(Beginning of Exercise inputs)

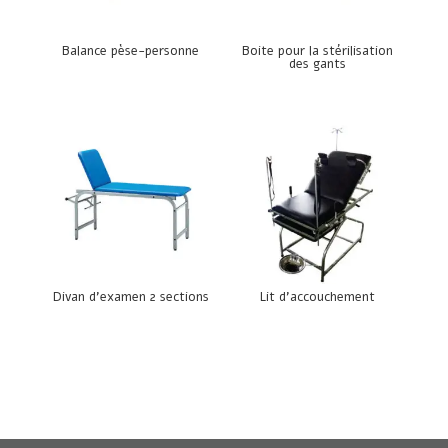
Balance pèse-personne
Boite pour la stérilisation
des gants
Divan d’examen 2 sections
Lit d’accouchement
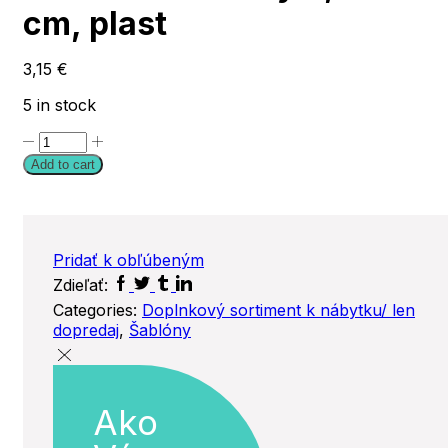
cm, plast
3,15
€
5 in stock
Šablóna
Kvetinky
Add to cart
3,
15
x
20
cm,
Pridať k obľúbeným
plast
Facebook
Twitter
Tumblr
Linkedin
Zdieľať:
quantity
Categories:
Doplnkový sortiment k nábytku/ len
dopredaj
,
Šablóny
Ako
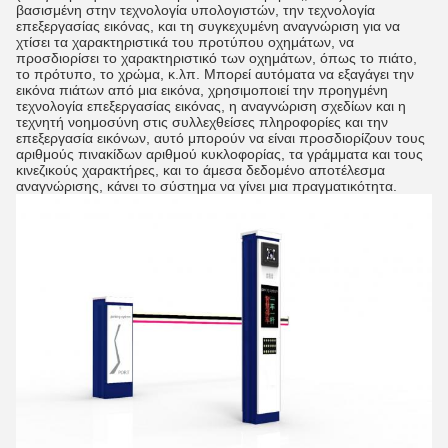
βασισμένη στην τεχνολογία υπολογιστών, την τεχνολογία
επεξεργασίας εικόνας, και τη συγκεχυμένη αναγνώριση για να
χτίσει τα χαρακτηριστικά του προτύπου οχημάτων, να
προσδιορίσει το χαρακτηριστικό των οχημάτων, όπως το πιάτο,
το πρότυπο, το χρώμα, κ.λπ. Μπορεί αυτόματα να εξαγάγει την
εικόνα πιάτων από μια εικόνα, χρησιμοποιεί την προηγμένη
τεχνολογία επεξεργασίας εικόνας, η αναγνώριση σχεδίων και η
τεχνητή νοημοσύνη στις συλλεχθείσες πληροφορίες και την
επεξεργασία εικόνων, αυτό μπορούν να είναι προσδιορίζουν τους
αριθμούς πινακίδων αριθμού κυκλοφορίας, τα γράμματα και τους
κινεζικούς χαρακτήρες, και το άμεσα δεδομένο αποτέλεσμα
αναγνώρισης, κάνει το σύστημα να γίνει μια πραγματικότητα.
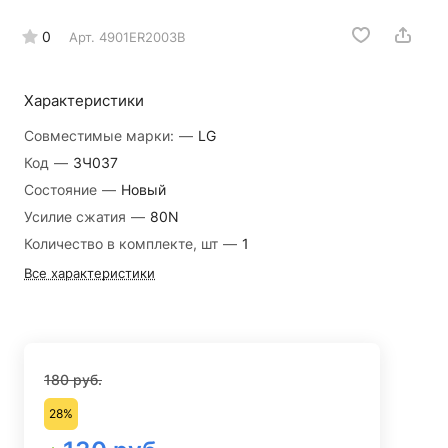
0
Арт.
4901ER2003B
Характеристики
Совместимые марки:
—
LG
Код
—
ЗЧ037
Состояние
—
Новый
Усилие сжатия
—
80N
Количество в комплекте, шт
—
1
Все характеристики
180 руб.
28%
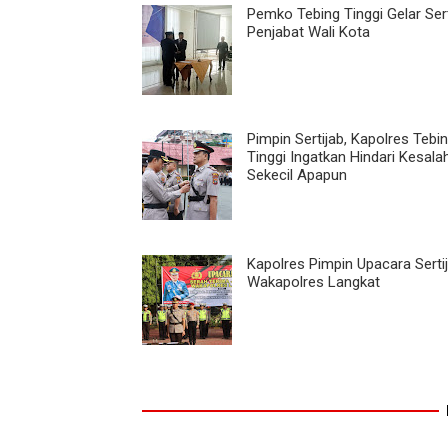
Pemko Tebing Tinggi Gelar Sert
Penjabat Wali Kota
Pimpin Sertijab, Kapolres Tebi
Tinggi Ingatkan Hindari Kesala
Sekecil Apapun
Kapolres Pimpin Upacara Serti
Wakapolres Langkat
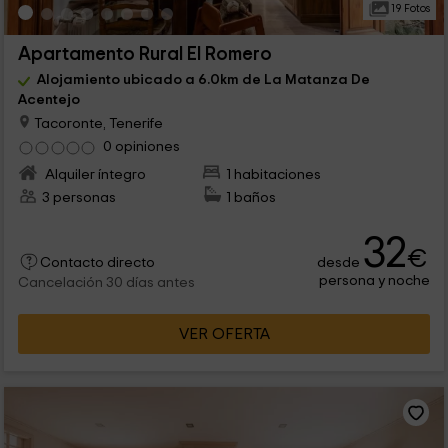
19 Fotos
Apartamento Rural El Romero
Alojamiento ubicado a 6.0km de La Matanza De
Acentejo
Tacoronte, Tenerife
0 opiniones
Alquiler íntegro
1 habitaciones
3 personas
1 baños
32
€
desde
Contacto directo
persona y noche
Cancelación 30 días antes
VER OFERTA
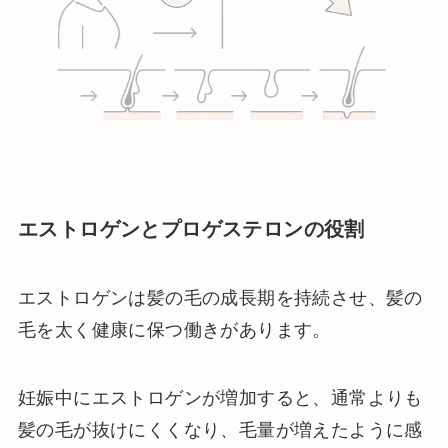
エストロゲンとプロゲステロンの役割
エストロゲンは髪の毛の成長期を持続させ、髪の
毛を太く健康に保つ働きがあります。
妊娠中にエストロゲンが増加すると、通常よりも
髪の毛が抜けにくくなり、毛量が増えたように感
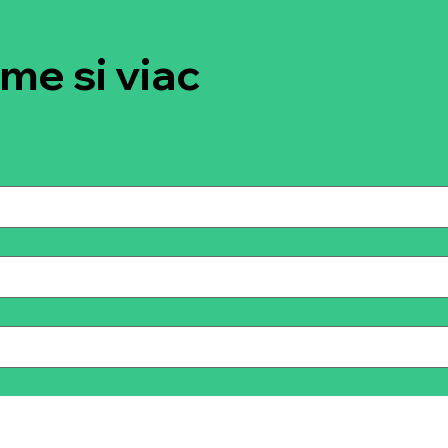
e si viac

(End of Exercise inputs)

_Exercise description_. Copy each line of the preceding material that contains "τους".

_Solution to this task_.
επεξεργασία εικόνων, αυτό μπορούν να είναι προσδιορίζουν τους
αριθμούς πινακίδων αριθμού κυκλοφορίας, τα γράμματα και τους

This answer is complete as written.